GATESVILLE, TX — The City of Gatesville sells the water it gathers from Belton Lake to five other Central Texas water distributors.

Now, in an accountability move, the city has launched a study of wholesale water rates to make sure the city charges enough to cover the cost. The study comes ahead of an expected spike in the cost of drinking water.

Karen Spitzer calls tap water one of the best bargains around.

"I think it's reasonable for a family of four, for the rate that we pay in our home for the dishes that we do and laundry that we do," said Spitzer, a Gatesville water customer.

The City of Gatesville recently completed a survey of retail water rates and is now turning its attention to wholesale rates. They are rates that distributors, such as Mountain Water, Grove Water, Flat Fort Gates and Coryell City Water corporations, pay.


"A rate study will look at your revenues to your costs. If, in fact, your costs and revenues are out of balance, in other words, it's costing you more than the revenues are coming in, then you identify what that shortfall is," said Gatesville City Manager Bill Parry.

Parry said there are four elements that go into the cost of water. These include the cost of raw water, or the rights to it, operating costs, debt service and capital replacement for storage tanks and pipes.

He says the authority that oversees Belton Lake water is planning a big increase in the price it charges starting in 2021.

"Those rights will go up to about $76 to $78 an acre/foot, so they'll essentially quadruple," said Parry.

He says the study will show what it costs to gather, treat and distribute the water, and whether the current rates cover it.

Parry expects to have the results of the study in six months.

"Water is a business that we run separately, absolutely.
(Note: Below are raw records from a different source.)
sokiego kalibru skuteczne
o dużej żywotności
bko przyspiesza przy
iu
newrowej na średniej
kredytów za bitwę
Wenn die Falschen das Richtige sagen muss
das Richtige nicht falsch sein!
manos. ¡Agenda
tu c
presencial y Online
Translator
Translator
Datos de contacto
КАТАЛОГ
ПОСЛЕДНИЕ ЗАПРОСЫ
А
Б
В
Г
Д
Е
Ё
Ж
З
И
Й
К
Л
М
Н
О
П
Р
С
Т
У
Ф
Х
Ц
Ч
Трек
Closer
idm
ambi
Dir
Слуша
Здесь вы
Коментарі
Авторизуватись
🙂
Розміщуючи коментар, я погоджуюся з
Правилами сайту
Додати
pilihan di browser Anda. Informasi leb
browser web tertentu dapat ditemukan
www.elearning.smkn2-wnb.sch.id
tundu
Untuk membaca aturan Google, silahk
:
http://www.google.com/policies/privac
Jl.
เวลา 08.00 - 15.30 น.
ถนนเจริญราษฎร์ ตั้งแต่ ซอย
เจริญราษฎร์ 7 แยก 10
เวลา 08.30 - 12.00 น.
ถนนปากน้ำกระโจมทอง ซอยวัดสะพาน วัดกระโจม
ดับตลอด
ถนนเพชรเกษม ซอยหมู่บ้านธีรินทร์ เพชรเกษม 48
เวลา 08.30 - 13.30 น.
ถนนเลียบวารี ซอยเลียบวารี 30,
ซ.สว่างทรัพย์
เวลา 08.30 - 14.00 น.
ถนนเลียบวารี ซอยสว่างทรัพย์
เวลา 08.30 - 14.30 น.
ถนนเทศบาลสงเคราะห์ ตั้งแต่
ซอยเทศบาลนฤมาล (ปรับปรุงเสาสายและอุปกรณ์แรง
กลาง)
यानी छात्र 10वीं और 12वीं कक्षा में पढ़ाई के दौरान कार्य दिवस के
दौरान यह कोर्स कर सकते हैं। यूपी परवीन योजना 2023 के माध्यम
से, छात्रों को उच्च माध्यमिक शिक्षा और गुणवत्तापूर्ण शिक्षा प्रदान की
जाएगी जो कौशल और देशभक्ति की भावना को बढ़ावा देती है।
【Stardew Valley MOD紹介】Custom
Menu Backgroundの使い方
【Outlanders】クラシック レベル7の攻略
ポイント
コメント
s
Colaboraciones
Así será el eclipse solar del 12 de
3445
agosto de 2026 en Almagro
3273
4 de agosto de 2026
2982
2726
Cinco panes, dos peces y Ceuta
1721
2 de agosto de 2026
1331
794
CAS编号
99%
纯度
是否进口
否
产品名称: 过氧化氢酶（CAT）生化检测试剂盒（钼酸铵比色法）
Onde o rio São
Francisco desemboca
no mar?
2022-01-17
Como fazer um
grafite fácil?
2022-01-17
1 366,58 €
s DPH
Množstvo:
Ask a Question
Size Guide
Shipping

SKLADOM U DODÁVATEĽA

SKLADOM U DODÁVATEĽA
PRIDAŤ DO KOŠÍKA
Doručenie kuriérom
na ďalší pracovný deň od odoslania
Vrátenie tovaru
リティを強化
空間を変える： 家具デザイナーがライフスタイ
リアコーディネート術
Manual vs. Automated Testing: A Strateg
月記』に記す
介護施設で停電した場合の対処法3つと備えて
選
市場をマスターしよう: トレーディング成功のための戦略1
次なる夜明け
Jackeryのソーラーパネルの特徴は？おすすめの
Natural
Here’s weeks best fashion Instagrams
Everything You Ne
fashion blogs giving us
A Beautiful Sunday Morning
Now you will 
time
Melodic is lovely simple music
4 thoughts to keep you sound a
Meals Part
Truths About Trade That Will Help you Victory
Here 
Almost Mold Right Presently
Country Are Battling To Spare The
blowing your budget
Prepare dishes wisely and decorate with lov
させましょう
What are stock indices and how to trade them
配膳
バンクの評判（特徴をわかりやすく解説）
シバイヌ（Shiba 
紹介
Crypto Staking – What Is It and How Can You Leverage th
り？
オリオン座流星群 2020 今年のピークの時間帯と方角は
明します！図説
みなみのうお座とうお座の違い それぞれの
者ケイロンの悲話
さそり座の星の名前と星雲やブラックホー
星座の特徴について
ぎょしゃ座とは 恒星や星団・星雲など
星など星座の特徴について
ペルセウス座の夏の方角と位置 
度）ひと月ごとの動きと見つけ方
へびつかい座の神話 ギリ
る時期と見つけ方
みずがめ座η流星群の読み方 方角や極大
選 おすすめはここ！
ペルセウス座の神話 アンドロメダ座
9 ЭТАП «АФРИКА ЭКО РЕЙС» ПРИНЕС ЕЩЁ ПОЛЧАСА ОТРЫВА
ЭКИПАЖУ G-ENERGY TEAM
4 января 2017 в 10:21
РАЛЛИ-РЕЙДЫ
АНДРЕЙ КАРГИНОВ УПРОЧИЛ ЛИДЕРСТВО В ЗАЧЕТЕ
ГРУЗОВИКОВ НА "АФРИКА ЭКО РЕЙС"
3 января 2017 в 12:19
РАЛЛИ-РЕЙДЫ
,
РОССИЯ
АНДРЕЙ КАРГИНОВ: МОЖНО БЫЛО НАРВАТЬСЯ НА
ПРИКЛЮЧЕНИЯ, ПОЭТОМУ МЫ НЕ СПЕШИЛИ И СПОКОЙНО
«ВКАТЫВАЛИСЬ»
We're trying to get it to pay for itself. That's exactly correct," said Parry.

It will also advise him how much to gradually raise rates so wholesale customers, and retail customers like Spitzer, don't get a case of "sticker shock" when the price goes up.

"I would prefer the rates to go up gradually. So, our family could budget better for the increase," said Spitzer.

The goal is to help families that drink Gatesville water pay for it, and keep Gatesville taxpayers off the hook.